Which of the lines in the listing that follows hold "Corazón"? Pull each one out.
----- Data for this task -----
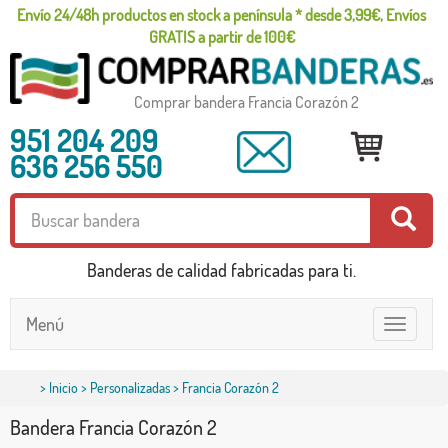
Envío 24/48h productos en stock a península * desde 3,99€, Envíos
GRATIS a partir de 100€
Comprar bandera Francia Corazón 2
951 204 209
636 256 550
Banderas de calidad fabricadas para ti.
Menú
Toggle
navigatio
>
Inicio
>
Personalizadas
> Francia Corazón 2
Bandera Francia Corazón 2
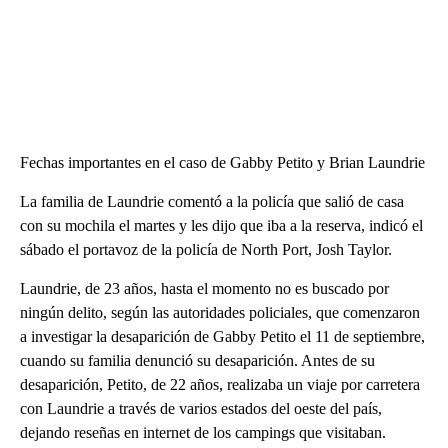
Fechas importantes en el caso de Gabby Petito y Brian Laundrie
La familia de Laundrie comentó a la policía que salió de casa
con su mochila el martes y les dijo que iba a la reserva, indicó el
sábado el portavoz de la policía de North Port, Josh Taylor.
Laundrie, de 23 años, hasta el momento no es buscado por
ningún delito, según las autoridades policiales, que comenzaron
a investigar la desaparición de Gabby Petito el 11 de septiembre,
cuando su familia denunció su desaparición. Antes de su
desaparición, Petito, de 22 años, realizaba un viaje por carretera
con Laundrie a través de varios estados del oeste del país,
dejando reseñas en internet de los campings que visitaban.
-----
▶ **Solution to the exercise**:
Comprar bandera Francia Corazón 2
> Francia Corazón 2
Bandera Francia Corazón 2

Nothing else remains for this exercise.